By Alan I. Abramowitz
Jonathan Krasno’s analysis of redistricting and competition in House elections is right on the money. As Brad Alexander, Matt Gunning, and I recently argued in The Journal of Politics1, redistricting has been a minor factor in the decline of competition in House elections. There are fewer marginal House districts today than there were 20 or 30 years ago, but that’s mainly because of demographic change and ideological realignment within the electorate, not redistricting. The same trend can be seen at the state and county level even though the boundaries of states and counties have not changed. But there are more than enough marginal districts to produce a swing of at least 15 seats, which is all that Democrats need in 2006 to regain control of the House.

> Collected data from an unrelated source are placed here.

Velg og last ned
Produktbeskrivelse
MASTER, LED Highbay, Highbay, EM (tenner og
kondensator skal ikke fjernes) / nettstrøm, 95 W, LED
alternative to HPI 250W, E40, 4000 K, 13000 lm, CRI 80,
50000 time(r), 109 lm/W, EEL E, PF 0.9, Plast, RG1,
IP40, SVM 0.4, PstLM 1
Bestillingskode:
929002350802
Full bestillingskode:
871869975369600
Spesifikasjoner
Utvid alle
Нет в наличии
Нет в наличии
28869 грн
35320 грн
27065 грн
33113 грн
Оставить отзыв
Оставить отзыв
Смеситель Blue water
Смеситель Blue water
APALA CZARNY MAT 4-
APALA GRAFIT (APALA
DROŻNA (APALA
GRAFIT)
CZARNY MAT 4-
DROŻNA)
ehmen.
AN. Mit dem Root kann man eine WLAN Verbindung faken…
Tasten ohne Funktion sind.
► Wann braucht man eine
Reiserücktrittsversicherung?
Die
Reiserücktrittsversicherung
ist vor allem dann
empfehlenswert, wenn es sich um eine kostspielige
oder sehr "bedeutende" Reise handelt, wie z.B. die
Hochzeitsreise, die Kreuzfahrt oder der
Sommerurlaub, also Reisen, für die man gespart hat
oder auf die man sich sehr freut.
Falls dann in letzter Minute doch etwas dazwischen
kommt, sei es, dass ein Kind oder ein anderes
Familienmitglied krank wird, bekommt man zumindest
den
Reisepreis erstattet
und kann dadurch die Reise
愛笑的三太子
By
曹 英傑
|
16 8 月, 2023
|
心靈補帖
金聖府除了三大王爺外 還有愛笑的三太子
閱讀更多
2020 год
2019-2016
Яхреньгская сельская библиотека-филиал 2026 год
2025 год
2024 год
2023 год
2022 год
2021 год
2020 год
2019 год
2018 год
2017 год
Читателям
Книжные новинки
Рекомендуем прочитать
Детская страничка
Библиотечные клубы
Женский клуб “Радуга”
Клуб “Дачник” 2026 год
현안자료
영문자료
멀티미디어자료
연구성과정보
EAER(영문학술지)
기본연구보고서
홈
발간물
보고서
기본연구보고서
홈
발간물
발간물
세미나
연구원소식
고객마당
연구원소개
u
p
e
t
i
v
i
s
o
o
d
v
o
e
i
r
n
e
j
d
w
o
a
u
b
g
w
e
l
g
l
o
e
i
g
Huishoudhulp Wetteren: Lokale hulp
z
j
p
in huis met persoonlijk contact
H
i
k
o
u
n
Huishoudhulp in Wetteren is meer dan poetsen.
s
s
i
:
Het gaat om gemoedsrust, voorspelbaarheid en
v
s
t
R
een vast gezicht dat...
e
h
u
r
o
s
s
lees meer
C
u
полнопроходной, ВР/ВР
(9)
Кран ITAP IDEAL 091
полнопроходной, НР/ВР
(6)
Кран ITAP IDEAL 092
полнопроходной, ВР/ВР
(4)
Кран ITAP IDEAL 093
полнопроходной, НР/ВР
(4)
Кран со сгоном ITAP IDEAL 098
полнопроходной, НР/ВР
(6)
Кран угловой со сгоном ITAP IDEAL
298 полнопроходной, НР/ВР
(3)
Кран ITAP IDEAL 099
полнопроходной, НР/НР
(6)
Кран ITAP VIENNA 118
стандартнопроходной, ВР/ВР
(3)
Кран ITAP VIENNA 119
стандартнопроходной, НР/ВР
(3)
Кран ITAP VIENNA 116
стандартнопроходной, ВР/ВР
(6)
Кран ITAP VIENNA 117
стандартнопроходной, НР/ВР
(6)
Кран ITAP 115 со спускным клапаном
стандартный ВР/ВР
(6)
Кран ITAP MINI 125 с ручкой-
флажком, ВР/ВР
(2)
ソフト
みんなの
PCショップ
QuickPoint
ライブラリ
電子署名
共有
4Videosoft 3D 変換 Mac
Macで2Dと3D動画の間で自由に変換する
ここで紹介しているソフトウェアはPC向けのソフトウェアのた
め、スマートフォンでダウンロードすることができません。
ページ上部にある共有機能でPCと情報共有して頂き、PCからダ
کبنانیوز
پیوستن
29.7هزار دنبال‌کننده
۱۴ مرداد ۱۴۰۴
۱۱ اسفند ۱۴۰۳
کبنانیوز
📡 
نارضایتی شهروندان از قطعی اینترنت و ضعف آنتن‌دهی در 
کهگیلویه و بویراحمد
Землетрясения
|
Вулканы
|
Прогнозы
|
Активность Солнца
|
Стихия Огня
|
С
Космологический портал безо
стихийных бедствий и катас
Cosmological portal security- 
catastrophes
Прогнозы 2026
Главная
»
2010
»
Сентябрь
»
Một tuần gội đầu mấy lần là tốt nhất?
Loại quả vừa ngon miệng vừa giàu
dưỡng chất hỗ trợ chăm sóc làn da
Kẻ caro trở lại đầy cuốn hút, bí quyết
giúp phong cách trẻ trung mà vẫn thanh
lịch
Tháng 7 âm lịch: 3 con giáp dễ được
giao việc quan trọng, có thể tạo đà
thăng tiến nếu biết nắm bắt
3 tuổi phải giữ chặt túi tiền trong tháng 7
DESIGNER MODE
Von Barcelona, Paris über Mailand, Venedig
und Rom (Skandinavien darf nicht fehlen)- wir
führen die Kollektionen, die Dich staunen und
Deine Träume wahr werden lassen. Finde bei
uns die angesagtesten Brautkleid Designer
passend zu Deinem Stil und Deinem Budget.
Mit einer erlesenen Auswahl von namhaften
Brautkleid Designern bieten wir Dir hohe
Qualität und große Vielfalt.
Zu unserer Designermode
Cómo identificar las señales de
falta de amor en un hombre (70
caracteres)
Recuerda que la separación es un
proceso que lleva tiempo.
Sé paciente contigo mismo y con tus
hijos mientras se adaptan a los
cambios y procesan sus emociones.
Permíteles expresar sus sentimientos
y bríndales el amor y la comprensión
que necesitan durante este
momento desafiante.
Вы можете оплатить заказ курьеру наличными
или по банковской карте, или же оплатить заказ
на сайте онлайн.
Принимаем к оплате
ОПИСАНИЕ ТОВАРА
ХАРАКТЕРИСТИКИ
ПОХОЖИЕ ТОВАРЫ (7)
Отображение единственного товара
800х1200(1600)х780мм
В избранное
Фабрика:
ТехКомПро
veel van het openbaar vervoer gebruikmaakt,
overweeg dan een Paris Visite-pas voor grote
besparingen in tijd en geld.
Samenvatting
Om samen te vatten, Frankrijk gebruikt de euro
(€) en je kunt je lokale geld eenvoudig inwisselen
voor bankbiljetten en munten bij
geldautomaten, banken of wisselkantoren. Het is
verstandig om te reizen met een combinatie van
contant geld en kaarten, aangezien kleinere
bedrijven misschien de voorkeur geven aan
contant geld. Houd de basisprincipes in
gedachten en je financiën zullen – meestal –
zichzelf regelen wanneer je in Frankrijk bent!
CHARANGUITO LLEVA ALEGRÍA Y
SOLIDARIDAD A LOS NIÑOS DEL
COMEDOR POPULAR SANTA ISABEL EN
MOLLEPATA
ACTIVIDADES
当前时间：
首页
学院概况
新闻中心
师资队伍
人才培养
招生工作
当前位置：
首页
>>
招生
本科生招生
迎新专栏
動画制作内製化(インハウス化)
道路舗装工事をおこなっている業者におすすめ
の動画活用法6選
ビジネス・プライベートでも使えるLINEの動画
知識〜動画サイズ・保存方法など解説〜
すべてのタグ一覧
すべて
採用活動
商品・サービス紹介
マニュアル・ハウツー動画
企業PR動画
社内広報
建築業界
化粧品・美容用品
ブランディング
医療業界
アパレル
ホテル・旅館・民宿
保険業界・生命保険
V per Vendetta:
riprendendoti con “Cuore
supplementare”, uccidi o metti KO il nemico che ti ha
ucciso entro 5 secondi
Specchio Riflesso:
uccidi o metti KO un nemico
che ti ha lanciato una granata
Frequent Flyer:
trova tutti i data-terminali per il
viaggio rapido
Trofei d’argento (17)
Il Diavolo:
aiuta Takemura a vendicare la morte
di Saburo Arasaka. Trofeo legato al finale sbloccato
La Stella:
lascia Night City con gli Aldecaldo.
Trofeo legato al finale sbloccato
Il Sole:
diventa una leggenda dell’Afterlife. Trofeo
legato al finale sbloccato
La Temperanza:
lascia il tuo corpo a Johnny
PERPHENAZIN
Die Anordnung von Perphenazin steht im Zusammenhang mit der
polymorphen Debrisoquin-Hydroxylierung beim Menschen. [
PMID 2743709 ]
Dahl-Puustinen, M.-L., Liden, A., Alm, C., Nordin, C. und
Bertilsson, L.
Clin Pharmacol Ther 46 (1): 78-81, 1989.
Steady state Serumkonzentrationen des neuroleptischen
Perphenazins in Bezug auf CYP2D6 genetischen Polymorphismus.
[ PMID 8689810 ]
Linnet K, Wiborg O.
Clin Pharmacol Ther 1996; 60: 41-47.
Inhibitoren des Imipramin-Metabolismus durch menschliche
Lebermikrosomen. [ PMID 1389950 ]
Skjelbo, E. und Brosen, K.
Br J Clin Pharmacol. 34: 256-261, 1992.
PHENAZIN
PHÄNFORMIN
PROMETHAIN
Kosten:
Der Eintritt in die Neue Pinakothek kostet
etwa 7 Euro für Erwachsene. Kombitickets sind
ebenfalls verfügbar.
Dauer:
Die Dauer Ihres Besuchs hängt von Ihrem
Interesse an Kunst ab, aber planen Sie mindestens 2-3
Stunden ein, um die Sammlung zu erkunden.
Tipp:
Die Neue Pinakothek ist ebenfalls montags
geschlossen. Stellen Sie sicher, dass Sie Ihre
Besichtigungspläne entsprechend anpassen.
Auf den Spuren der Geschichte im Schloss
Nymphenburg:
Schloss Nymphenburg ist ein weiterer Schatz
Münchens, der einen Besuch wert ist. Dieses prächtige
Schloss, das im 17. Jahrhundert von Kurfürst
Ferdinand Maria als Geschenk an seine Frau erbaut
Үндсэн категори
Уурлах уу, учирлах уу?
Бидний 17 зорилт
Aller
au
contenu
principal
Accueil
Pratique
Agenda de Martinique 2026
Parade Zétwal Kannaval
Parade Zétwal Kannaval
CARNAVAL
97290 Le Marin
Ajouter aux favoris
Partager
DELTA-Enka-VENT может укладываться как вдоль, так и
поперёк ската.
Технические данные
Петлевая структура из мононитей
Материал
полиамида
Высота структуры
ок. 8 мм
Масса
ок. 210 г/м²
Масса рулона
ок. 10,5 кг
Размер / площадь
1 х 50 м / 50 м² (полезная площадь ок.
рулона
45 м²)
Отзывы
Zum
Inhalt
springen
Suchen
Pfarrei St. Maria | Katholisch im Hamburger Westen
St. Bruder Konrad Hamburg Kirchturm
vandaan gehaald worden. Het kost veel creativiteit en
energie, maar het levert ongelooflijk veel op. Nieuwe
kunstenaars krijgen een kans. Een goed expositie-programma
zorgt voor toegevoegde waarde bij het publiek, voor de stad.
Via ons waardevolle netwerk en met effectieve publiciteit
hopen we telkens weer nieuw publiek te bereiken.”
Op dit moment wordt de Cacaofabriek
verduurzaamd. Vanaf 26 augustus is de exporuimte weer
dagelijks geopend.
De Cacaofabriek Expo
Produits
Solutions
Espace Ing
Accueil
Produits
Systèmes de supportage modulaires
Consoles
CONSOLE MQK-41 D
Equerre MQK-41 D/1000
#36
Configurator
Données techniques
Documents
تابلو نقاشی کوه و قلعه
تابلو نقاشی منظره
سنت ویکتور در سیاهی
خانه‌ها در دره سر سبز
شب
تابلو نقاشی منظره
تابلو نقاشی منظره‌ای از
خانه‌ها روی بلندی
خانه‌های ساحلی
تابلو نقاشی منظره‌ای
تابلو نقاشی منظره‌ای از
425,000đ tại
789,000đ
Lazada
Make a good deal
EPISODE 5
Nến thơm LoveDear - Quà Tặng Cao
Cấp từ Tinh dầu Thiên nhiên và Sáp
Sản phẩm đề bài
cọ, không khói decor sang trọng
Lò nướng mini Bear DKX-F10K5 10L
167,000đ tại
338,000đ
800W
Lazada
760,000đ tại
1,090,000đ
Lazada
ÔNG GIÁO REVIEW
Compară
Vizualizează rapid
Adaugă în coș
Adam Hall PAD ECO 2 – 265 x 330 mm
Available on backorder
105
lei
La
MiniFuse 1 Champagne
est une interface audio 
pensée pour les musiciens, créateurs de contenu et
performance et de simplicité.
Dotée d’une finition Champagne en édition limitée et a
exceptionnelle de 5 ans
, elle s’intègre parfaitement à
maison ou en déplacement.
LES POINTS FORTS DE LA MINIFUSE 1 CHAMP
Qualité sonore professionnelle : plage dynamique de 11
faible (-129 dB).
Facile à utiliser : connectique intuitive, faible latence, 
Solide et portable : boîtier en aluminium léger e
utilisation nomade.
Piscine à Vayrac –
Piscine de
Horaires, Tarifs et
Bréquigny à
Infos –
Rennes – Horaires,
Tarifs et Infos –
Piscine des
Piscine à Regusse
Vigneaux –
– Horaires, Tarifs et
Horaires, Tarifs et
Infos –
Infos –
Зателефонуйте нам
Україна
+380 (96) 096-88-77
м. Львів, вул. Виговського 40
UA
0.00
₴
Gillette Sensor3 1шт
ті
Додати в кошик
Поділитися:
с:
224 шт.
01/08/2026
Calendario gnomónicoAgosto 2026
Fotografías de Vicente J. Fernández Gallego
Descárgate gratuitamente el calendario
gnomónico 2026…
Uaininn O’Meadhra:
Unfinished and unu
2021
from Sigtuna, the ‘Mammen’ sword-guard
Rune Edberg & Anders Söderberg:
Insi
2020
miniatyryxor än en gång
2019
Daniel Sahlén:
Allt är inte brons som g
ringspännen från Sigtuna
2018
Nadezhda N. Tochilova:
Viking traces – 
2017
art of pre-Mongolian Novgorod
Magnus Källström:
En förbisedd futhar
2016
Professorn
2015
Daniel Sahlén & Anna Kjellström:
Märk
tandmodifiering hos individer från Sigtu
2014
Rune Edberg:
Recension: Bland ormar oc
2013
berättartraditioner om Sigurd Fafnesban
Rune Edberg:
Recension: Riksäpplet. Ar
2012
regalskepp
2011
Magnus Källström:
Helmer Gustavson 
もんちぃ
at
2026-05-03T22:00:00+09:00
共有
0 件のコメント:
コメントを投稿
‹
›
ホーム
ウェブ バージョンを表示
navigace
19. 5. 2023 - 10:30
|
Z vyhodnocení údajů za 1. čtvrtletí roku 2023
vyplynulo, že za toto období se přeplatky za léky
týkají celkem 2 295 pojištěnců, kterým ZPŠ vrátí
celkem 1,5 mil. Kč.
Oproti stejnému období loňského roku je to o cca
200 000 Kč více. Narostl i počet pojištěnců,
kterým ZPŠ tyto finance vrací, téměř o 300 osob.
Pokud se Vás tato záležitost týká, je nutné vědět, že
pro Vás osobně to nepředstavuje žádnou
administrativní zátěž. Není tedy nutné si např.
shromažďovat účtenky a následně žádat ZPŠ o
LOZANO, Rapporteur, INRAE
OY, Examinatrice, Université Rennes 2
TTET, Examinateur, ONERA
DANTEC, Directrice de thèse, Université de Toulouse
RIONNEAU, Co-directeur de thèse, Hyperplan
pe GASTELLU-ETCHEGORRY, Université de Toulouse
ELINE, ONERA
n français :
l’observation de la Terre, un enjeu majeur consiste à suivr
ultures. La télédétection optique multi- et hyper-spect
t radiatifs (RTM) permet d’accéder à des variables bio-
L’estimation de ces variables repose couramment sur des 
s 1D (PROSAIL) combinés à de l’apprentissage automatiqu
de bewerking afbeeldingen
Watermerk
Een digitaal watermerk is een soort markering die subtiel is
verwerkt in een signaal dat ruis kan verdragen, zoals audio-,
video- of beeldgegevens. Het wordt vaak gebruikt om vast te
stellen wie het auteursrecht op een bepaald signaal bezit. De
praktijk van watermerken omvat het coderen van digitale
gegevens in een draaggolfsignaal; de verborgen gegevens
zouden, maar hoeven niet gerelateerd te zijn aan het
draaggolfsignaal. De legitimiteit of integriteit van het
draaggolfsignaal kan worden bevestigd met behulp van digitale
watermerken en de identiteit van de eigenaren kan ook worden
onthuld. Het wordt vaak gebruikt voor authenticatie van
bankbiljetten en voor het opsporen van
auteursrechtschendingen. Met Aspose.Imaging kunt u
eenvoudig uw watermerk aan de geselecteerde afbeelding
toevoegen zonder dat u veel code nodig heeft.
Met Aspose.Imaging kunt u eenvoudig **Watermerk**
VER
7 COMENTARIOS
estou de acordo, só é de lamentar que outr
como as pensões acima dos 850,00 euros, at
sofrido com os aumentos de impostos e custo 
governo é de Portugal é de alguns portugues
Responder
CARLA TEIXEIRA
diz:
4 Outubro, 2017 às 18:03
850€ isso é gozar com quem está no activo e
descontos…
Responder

What is required to shift a substantial number of House seats, and what has been lacking in recent elections, is a combination of a strong national tide and quality challengers in districts with potentially vulnerable incumbents. Both of these conditions appear to be present in 2006. George Bush’s approval rating remains stuck below 40 percent. The Republican Congress is even less popular. As a result, Democrats have held a consistent lead of 10-12 points in the “generic vote” for Congress. And Democrats have recruited enough quality challengers to put a substantial number of Republican seats in play. In the most recent Cook Political Report, 14 GOP seats were classified as tossups and 21 were classified as leaning Republican. Not one Democratic seat was classified as a tossup and only 10 were classified as leaning Democratic. While the 2006 midterm election is unlikely to produce a shift of the magnitude of 1994, a Democratic gain of at least 15 seats is well within the realm of possibility.
1Alan Abramowitz, Brad Alexander, and Matthew Gunning, “Incumbency, Redistricting, and the Decline of Competition in U.S. House Elections,” Journal of Politics, 68 (1), February 2006, 75-88.